▸ Records from a data collection
════
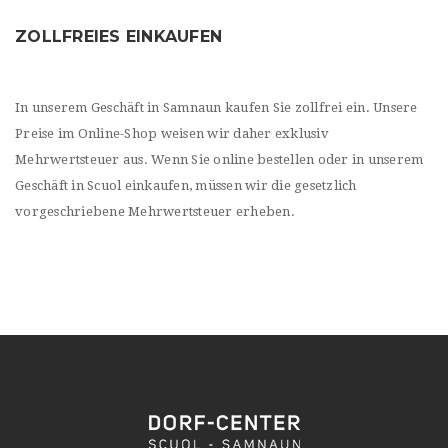
ZOLLFREIES EINKAUFEN
In unserem Geschäft in Samnaun kaufen Sie zollfrei ein. Unsere
Preise im Online-Shop weisen wir daher exklusiv
Mehrwertsteuer aus. Wenn Sie online bestellen oder in unserem
Geschäft in Scuol einkaufen, müssen wir die gesetzlich
vorgeschriebene Mehrwertsteuer erheben.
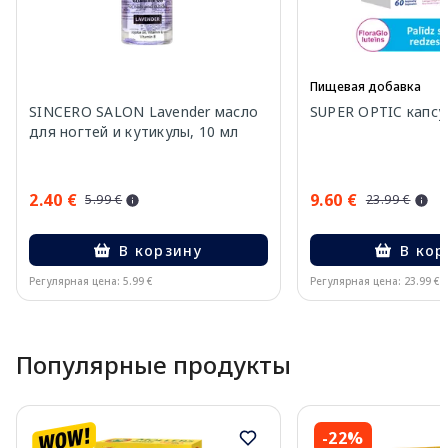
Пищевая добавка
SINCERO SALON Lavender масло
SUPER OPTIC капсул
для ногтей и кутикулы, 10 мл
2.40 €
9.60 €
5.99 €
23.99 €
В корзину
В кор
Регулярная цена: 5.99 €
Регулярная цена: 23.99 €
Page 1 of 15
Популярные продукты
-22%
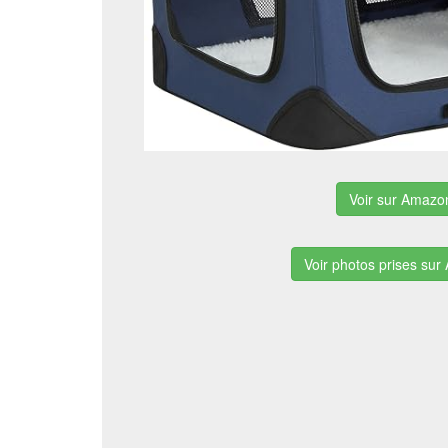
Voir sur Amazo
Voir photos prises su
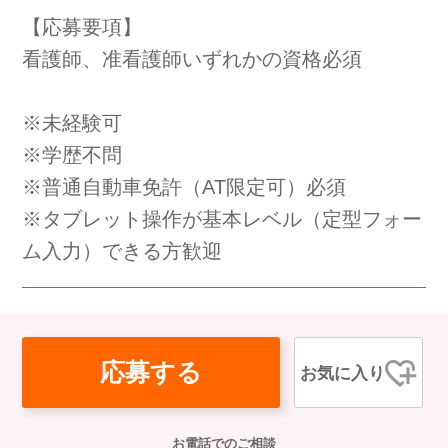
【応募要項】
会社概要
個人情報保護方針
利用規約
看護師、准看護師いずれかの資格必須
お知らせ
採用担当者様へ
サイトマップ
※未経験可
※学歴不問
※普通自動車免許（AT限定可）必須
※タブレット操作が基本レベル（定型フォー
ム入力）できる方歓迎
応募する
お気に入り
お電話でのご相談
════
▸ Exercise objective
Could you output every record above exactly as written, leaving out the pictures?

▸ Answer below
ZOLLFREIES EINKAUFEN
In unserem Geschäft in Samnaun kaufen Sie zollfrei ein. Unsere
Preise im Online-Shop weisen wir daher exklusiv
Mehrwertsteuer aus. Wenn Sie online bestellen oder in unserem
Geschäft in Scuol einkaufen, müssen wir die gesetzlich
vorgeschriebene Mehrwertsteuer erheben.
Пищевая добавка
SINCERO SALON Lavender масло
SUPER OPTIC капсул
для ногтей и кутикулы, 10 мл
2.40 €
9.60 €
5.99 €
23.99 €
В корзину
В кор
Регулярная цена: 5.99 €
Регулярная цена: 23.99 €
Page 1 of 15
Популярные продукты
-22%
Voir sur Amazo
Voir photos prises su
【応募要項】
会社概要
個人情報保護方針
利用規約
看護師、准看護師いずれかの資格必須
お知らせ
採用担当者様へ
サイトマップ
※未経験可
※学歴不問
※普通自動車免許（AT限定可）必須
※タブレット操作が基本レベル（定型フォー
ム入力）できる方歓迎
応募する
お気に入り
お電話でのご相談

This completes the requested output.